Exercise instructions: Copy, from the entries below, each line where the word "loro" can be found.

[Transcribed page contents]
————

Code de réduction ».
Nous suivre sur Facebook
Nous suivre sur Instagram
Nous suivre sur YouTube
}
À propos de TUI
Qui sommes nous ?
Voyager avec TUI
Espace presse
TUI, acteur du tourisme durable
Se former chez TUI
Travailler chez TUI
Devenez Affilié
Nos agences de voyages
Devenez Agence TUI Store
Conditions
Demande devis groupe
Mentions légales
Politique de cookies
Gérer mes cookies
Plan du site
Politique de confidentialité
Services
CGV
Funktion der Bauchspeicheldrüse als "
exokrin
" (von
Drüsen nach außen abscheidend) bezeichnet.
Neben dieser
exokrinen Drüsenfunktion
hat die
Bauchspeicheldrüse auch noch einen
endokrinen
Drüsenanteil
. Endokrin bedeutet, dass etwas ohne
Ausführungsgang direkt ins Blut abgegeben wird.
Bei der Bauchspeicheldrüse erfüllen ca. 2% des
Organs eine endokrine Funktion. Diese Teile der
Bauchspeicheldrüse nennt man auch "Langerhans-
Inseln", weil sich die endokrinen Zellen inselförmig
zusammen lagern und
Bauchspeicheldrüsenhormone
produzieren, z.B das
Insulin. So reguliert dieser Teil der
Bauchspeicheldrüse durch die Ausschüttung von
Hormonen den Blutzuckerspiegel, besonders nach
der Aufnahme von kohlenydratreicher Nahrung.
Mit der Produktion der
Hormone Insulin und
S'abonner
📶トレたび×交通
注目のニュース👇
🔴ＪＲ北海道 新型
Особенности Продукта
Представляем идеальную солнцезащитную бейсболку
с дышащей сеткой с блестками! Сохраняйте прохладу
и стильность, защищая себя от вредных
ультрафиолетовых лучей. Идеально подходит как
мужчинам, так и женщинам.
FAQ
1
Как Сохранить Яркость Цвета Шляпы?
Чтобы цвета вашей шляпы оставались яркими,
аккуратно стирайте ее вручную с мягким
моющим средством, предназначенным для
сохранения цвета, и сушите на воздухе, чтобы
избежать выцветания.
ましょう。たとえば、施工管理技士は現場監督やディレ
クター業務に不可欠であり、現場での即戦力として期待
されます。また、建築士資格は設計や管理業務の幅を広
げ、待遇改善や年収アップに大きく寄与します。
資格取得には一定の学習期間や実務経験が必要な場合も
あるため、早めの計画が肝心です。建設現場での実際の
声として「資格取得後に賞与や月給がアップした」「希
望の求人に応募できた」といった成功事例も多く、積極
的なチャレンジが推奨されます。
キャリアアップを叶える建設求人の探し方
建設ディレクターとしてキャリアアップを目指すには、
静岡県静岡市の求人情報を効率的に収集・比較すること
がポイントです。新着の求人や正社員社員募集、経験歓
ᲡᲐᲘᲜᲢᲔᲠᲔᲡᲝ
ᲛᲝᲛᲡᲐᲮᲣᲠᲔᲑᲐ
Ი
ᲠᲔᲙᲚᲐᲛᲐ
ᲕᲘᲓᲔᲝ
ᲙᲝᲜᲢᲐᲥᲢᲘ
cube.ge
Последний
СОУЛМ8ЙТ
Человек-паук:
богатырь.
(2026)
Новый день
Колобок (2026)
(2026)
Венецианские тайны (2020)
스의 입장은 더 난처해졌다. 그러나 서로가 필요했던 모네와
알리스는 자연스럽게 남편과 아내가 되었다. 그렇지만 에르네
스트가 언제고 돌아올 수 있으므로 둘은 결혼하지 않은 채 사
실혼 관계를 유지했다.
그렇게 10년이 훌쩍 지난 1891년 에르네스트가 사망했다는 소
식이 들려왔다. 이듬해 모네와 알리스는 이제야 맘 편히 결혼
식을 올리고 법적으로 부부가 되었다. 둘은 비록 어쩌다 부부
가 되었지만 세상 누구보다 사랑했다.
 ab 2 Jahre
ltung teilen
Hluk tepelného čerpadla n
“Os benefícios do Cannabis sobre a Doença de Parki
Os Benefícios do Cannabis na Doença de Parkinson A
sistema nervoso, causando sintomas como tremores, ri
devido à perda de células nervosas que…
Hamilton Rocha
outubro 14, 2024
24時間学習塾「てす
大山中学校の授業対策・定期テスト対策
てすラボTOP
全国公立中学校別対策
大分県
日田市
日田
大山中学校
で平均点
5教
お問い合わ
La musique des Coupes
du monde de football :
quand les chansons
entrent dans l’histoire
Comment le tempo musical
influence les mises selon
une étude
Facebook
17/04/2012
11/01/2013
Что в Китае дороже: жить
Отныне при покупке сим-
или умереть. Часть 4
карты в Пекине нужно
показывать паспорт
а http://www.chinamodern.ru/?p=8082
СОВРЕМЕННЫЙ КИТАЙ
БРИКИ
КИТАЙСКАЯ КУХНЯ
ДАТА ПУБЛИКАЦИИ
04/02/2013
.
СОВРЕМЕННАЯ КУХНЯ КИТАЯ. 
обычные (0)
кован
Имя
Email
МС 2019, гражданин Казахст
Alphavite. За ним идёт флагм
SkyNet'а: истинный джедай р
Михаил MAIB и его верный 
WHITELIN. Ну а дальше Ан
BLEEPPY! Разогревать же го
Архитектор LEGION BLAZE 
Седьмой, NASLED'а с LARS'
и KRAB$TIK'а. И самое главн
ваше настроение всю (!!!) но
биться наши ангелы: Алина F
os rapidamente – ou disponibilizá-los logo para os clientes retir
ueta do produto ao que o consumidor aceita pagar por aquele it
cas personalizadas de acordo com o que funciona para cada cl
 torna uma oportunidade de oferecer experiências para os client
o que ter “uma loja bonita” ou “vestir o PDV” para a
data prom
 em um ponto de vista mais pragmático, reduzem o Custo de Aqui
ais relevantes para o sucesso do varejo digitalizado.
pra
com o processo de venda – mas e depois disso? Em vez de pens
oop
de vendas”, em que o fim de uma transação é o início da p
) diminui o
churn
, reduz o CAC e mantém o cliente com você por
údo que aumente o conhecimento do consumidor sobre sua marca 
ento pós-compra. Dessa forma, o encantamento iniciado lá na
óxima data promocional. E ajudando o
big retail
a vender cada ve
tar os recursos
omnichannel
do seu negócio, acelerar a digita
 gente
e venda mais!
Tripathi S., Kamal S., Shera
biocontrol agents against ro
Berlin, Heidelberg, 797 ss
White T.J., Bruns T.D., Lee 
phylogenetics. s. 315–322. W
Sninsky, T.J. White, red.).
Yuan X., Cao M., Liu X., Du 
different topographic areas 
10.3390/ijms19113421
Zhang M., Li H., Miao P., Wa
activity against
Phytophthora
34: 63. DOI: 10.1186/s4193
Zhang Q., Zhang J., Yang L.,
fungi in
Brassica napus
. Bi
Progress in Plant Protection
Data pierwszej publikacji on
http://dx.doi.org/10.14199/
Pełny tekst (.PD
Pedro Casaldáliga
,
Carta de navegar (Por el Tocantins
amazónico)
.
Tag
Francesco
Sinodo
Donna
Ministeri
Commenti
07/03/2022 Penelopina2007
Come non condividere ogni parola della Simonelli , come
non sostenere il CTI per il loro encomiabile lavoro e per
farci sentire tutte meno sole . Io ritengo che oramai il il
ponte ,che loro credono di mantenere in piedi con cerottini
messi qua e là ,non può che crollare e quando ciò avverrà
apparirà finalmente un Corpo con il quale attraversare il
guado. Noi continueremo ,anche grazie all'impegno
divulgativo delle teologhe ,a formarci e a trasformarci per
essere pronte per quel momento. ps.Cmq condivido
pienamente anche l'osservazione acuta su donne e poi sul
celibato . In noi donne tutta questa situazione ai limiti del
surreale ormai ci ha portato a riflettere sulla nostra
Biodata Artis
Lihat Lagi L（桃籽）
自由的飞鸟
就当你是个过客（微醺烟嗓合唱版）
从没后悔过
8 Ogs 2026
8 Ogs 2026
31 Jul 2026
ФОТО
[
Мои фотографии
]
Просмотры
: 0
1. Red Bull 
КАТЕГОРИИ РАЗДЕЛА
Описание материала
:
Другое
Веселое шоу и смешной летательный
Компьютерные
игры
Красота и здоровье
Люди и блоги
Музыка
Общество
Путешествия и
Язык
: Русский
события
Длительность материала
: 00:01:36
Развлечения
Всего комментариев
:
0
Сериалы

————

Problem solution:
non sostenere il CTI per il loro encomiabile lavoro e per
ponte ,che loro credono di mantenere in piedi con cerottini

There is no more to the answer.